Exercise goal: Find how many lines in the data below mention "JKPHS". Give the number only.

Exercise inputs:
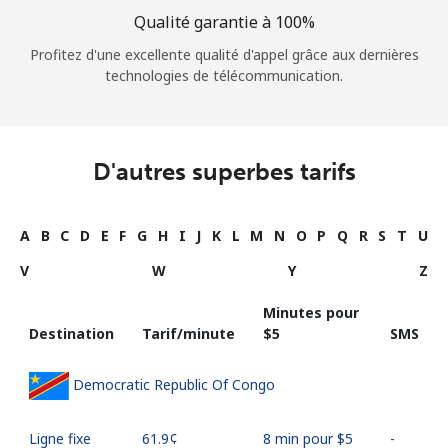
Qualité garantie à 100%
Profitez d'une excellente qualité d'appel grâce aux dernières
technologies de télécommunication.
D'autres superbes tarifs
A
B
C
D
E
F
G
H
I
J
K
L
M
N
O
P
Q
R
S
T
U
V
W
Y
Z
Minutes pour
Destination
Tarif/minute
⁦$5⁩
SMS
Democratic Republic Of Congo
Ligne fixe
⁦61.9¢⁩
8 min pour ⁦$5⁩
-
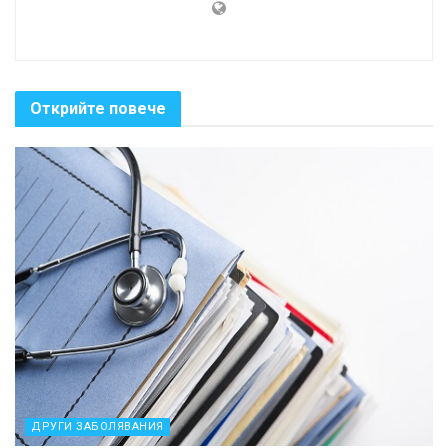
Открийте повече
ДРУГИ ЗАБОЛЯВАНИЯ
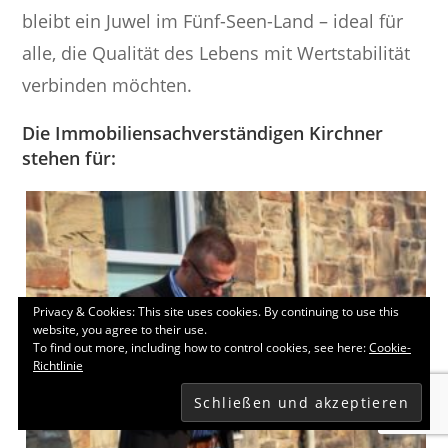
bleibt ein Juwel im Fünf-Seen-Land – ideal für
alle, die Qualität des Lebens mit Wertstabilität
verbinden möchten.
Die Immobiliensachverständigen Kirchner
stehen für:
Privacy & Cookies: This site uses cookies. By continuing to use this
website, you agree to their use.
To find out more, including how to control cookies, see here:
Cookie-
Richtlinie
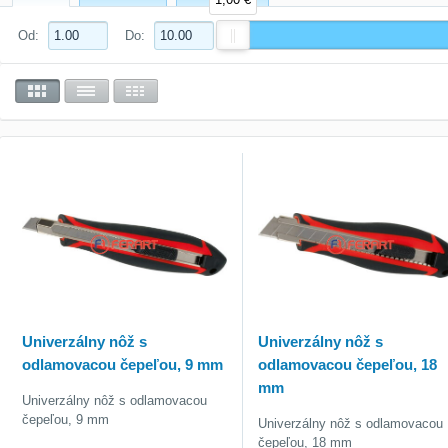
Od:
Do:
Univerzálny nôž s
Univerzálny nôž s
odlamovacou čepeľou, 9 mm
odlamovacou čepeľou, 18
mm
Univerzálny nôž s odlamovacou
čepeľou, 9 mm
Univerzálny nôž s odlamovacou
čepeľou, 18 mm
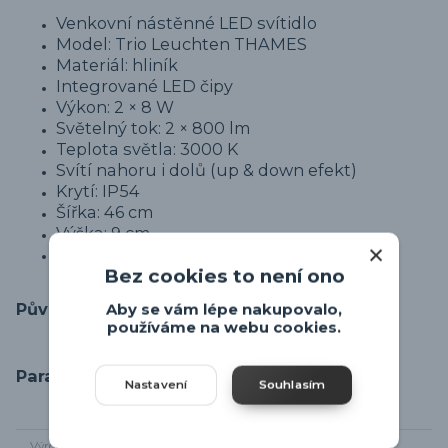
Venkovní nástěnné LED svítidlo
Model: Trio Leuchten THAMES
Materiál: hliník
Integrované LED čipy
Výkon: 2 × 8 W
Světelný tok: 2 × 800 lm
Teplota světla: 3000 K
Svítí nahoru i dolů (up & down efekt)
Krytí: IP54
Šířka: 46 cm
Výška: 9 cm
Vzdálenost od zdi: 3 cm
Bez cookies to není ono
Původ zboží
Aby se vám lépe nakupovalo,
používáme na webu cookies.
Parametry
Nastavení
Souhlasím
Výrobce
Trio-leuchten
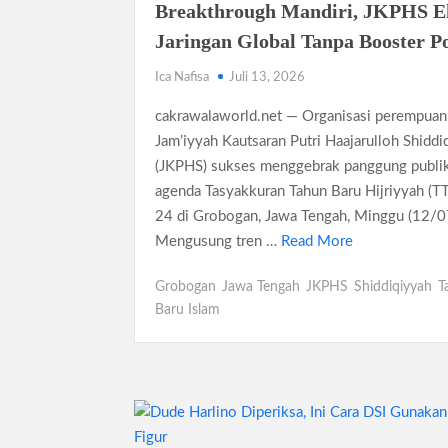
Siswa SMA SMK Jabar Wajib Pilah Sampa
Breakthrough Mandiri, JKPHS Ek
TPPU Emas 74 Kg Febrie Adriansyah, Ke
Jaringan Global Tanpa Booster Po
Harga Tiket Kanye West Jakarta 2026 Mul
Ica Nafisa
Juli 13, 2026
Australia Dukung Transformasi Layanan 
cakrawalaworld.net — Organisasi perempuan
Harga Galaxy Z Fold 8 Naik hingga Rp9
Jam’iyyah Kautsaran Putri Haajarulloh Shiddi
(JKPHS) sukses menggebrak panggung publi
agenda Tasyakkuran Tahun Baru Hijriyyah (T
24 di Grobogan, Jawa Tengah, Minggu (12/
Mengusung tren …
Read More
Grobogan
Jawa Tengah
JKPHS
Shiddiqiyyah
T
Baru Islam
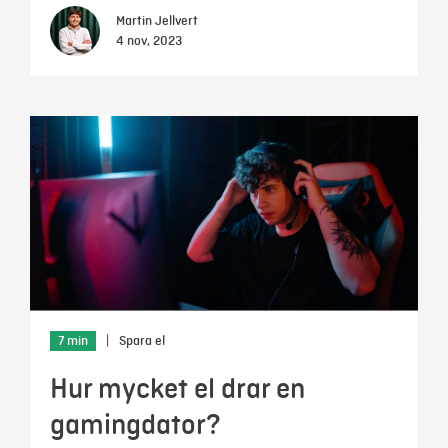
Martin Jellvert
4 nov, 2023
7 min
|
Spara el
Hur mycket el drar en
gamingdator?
==
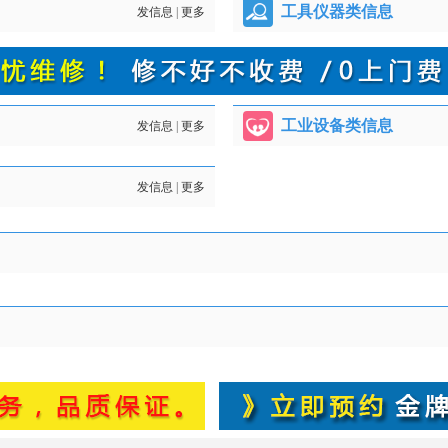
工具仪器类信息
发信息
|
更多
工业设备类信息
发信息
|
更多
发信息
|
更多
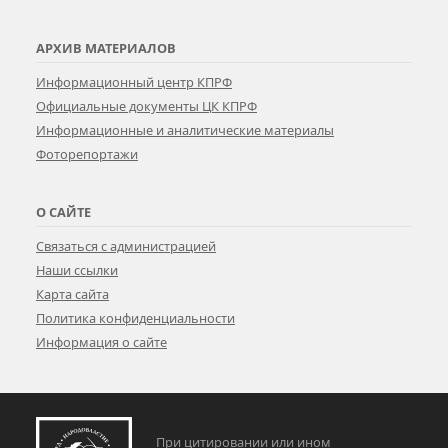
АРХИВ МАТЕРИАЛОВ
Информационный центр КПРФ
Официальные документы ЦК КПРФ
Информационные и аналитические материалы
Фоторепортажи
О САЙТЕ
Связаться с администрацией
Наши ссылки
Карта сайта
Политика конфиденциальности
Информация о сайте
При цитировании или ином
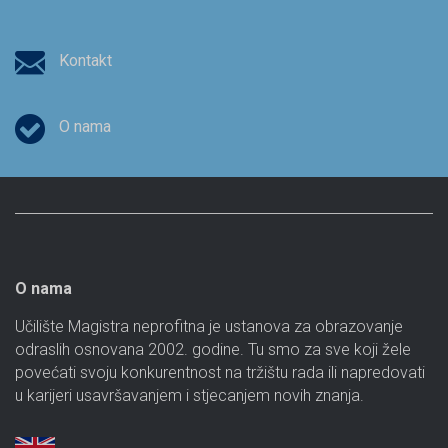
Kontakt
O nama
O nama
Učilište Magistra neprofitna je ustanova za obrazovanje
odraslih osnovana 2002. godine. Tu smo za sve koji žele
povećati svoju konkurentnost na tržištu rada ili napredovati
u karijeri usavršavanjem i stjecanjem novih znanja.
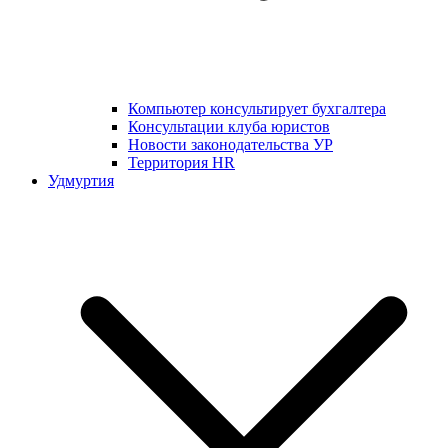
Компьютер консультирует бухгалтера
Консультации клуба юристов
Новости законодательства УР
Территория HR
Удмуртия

Solved exercise: 3